One important set of constraints arises from the fact that the vertebrate brain has a scalable architecture, and clues about the nature of computations used by the brain are contained in the laws that govern brain scaling. An important part of the program, then, is to determine experimentally the scaling laws to which neural circuits conform, and to understand the computational significance of these laws. Scaling laws - such as the rules that govern axon arbors when they are made larger - are established first in fish (fish brains, like the whole fish, continue to grow larger throughout life), and then extended to mammals.

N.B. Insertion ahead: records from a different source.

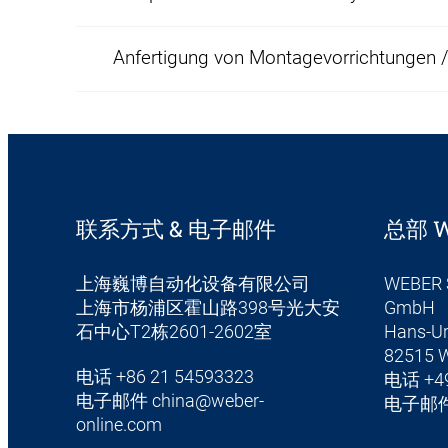
Anfertigung von Montagevorrichtungen 
联系方式 & 电子邮件
总部 W
上海巍博自动化设备有限公司
WEBER 
上海市杨浦区霍山路398号光大安
GmbH
石中心T2栋2601-2602室
Hans-Ur
82515 W
电话
+86 21 54593323
电话
+4
电子邮件
china@weber-
电子邮
online.com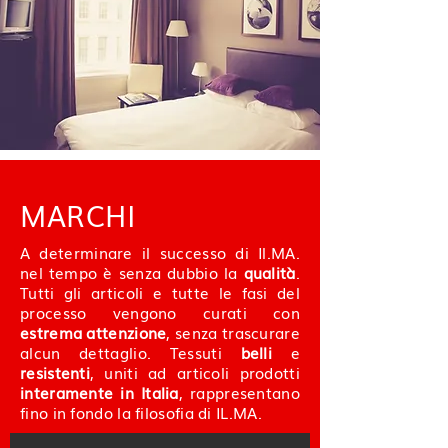
MARCHI
A determinare il successo di Il.MA.
nel tempo è senza dubbio la
qualità
.
Tutti gli articoli e tutte le fasi del
processo vengono curati con
estrema attenzione
, senza trascurare
alcun dettaglio. Tessuti
belli
e
resistenti
, uniti ad articoli prodotti
interamente in Italia
, rappresentano
fino in fondo la filosofia di IL.MA.​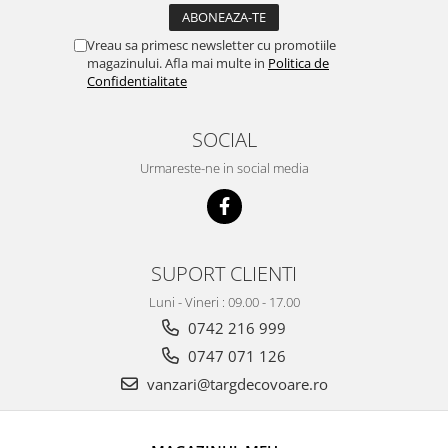
Vreau sa primesc newsletter cu promotiile
magazinului. Afla mai multe in
Politica de
Confidentialitate
SOCIAL
Urmareste-ne in social media
SUPORT CLIENTI
Luni - Vineri : 09.00 - 17.00
0742 216 999
0747 071 126
vanzari@targdecovoare.ro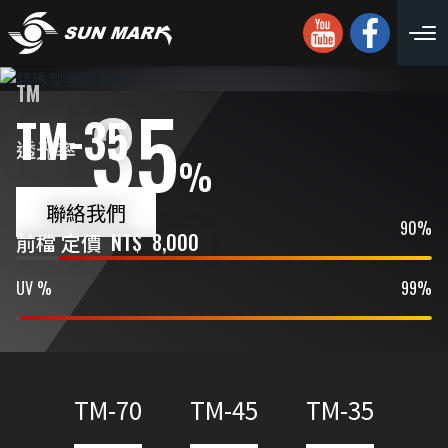
TM
35
TM-35
透光率
%
聯絡我們
IR %
90%
前檔 定價
NT$
8,000
UV %
99%
TM-70
TM-45
TM-35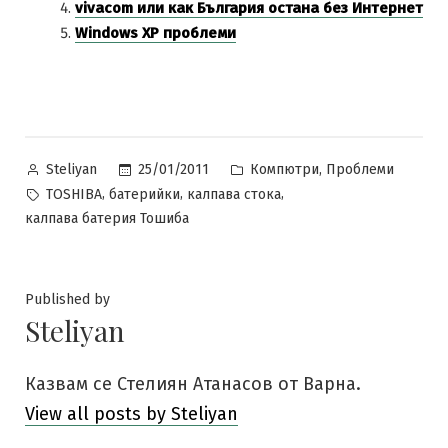
vivacom или как България остана без Интернет
Windows XP проблеми
Posted
Posted
,
25/01/2011
Компютри
Проблеми
Steliyan
by
in
Tags:
,
,
,
TOSHIBA
батерийки
калпава стока
калпава батерия Тошиба
Published by
Steliyan
Казвам се Стелиян Атанасов от Варна.
View all posts by Steliyan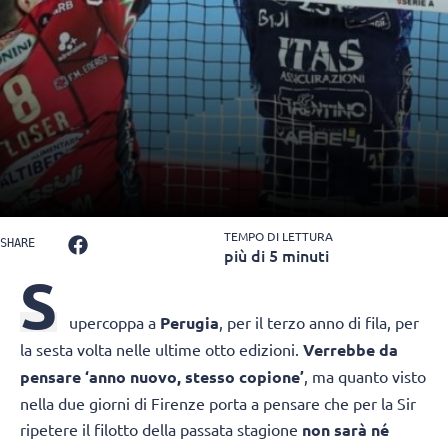
TEMPO DI LETTURA
SHARE
più di 5 minuti
S
upercoppa a
Perugia
, per il terzo anno di fila, per
la sesta volta nelle ultime otto edizioni.
Verrebbe da
pensare ‘anno nuovo, stesso copione’
, ma quanto visto
nella due giorni di Firenze porta a pensare che per la Sir
ripetere il filotto della passata stagione
non sarà né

The approach used generally is not modeling but rather theory more in the style of physics where general properties of the system are used to determine its behavior. In biology, every system has to carry out a particular job, and general properties must be derived from insights into how the system does what it has evolved to do. One must, then, identify properties that are optimized or conserved, and use these properties to make quantitative predictions about the system's behavior. An example of a theory of this sort would be one in which the receptive field structure of, say, retinal ganglion cells is derived from the requirement that the receptive fields cover the visual space smoothly in spite of some randomness in the growth of dendritic arbors.

Tatyana Sharpee is an assistant professor at the Crick-Jacobs Center for Theoretical and Computational Biology. She received her PhD in theoretical physics from Michigan State University in 2001, and completed her postdoctoral training in computational and theoretical neuroscience at the University of California, San Francisco. Tatyana uses methods from statistical physics and information theory to study how the brain encodes sensory stimuli. She is interested in how sensory processing in the brain is matched to the statistics of real-world signals, why might the evolved hierarchy of neural representations be optimal, and how it can be best adapted to track rapid changes in the statistics of inputs.